Data in this exercise:

::::::::::

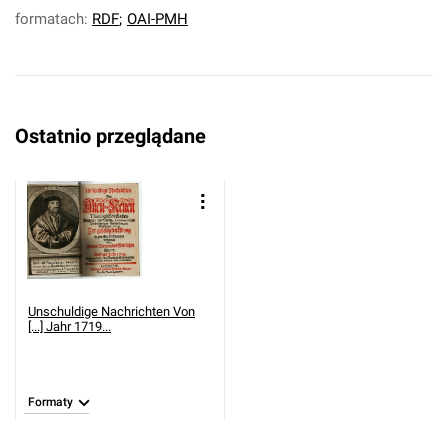
formatach:
RDF
;
OAI-PMH
Ostatnio przeglądane
Unschuldige Nachrichten Von
[...] Jahr 1719...
Formaty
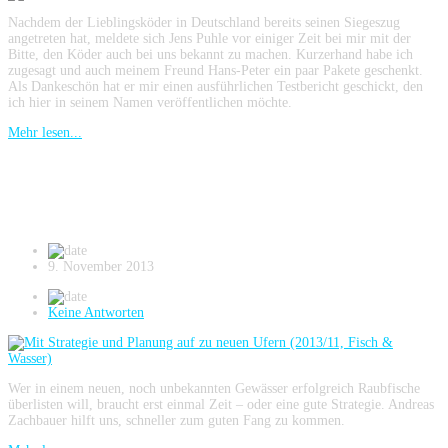
Nachdem der Lieblingsköder in Deutschland bereits seinen Siegeszug
angetreten hat, meldete sich Jens Puhle vor einiger Zeit bei mir mit der
Bitte, den Köder auch bei uns bekannt zu machen. Kurzerhand habe ich
zugesagt und auch meinem Freund Hans-Peter ein paar Pakete geschenkt.
Als Dankeschön hat er mir einen ausführlichen Testbericht geschickt, den
ich hier in seinem Namen veröffentlichen möchte.
Mehr lesen...
Mit Strategie und Planung auf zu neuen
Ufern (2013/11, Fisch & Wasser)
9. November 2013
Keine Antworten
Wer in einem neuen, noch unbekannten Gewässer erfolgreich Raubfische
überlisten will, braucht erst einmal Zeit – oder eine gute Strategie. Andreas
Zachbauer hilft uns, schneller zum guten Fang zu kommen.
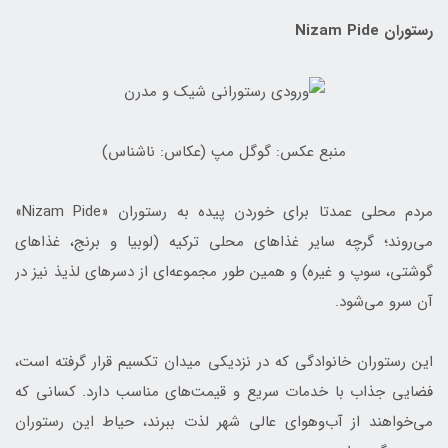
رستوران Nizam Pide
منبع عکس: گوگل مپ (عکاس: ناشناس)
مردم محلی عمدتا برای خوردن پیده به رستوران «Nizam Pide»
می‌روند؛ گرچه سایر غذاهای محلی ترکیه (لوبیا و برنج، غذاهای
گوشتی، سوپ و غیره) و همین طور مجموعه‌ای از دسرهای لذیذ نیز در
آن سرو می‌شود.
این رستوران خانوادگی که در نزدیکی میدان تکسیم قرار گرفته است،
فضایی جذاب با خدمات سریع و قیمت‌های مناسب دارد. کسانی که
می‌خواهند از آب‌وهوای عالی شهر لذت ببرند، حیاط این رستوران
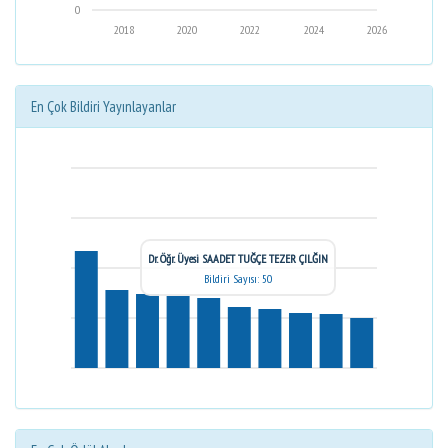
0
2018
2020
2022
2024
2026
En Çok Bildiri Yayınlayanlar
Dr. Öğr. Üyesi SAADET TUĞÇE TEZER ÇILĞIN
Bildiri Sayısı: 50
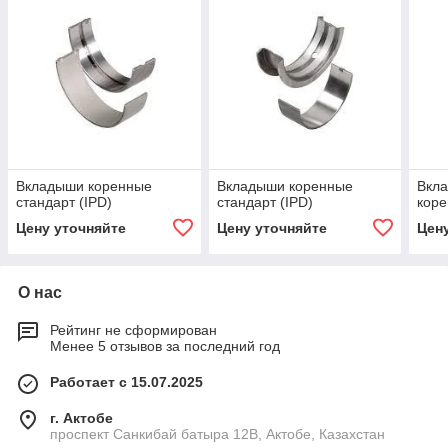
Вкладыши коренные
Вкладыши коренные
Вкл
стандарт (IPD)
стандарт (IPD)
коре
Цену уточняйте
Цену уточняйте
Цен
О нас
Рейтинг не сформирован
Менее 5 отзывов за последний год
Работает с 15.07.2025
г. Актобе
проспект Санкибай батыра 12В, Актобе, Казахстан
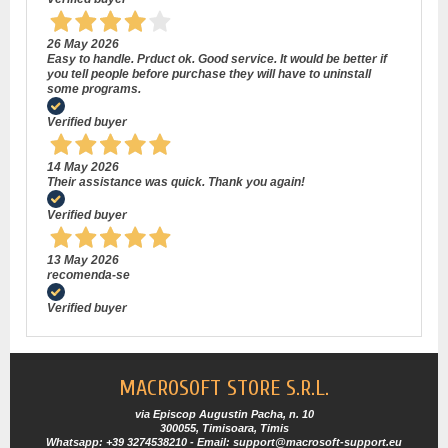
26 May 2026
Easy to handle. Prduct ok. Good service. It would be better if
you tell people before purchase they will have to uninstall
some programs.
Verified buyer
14 May 2026
Their assistance was quick. Thank you again!
Verified buyer
13 May 2026
recomenda-se
Verified buyer
MACROSOFT STORE S.R.L.
via Episcop Augustin Pacha, n. 10
300055, Timisoara, Timis
Whatsapp: +39 3274538210 - Email: support@macrosoft-support.eu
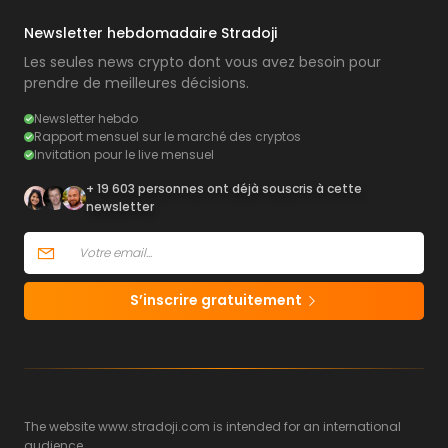
Newsletter hebdomadaire Stradoji
Les seules news crypto dont vous avez besoin pour
prendre de meilleures décisions.
Newsletter hebdo
Rapport mensuel sur le marché des cryptos
Invitation pour le live mensuel
+ 19 603 personnes ont déjà souscris à cette
newsletter
S’inscrire gratuitement
The website www.stradoji.com is intended for an international
audience.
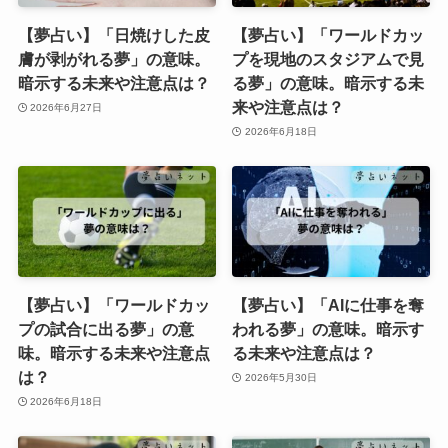
【夢占い】「日焼けした皮
【夢占い】「ワールドカッ
膚が剥がれる夢」の意味。
プを現地のスタジアムで見
暗示する未来や注意点は？
る夢」の意味。暗示する未
来や注意点は？
2026年6月27日
2026年6月18日
【夢占い】「ワールドカッ
【夢占い】「AIに仕事を奪
プの試合に出る夢」の意
われる夢」の意味。暗示す
味。暗示する未来や注意点
る未来や注意点は？
は？
2026年5月30日
2026年6月18日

::::::::::

Exactly reproduce the run of lines from the start of the listing through the line with "Als Dankeschön hat", inclusive; pictures are not copied.

Output for this task:
formatach:
RDF
;
OAI-PMH
Ostatnio przeglądane
Unschuldige Nachrichten Von
[...] Jahr 1719...
Formaty
Nachdem der Lieblingsköder in Deutschland bereits seinen Siegeszug
angetreten hat, meldete sich Jens Puhle vor einiger Zeit bei mir mit der
Bitte, den Köder auch bei uns bekannt zu machen. Kurzerhand habe ich
zugesagt und auch meinem Freund Hans-Peter ein paar Pakete geschenkt.
Als Dankeschön hat er mir einen ausführlichen Testbericht geschickt, den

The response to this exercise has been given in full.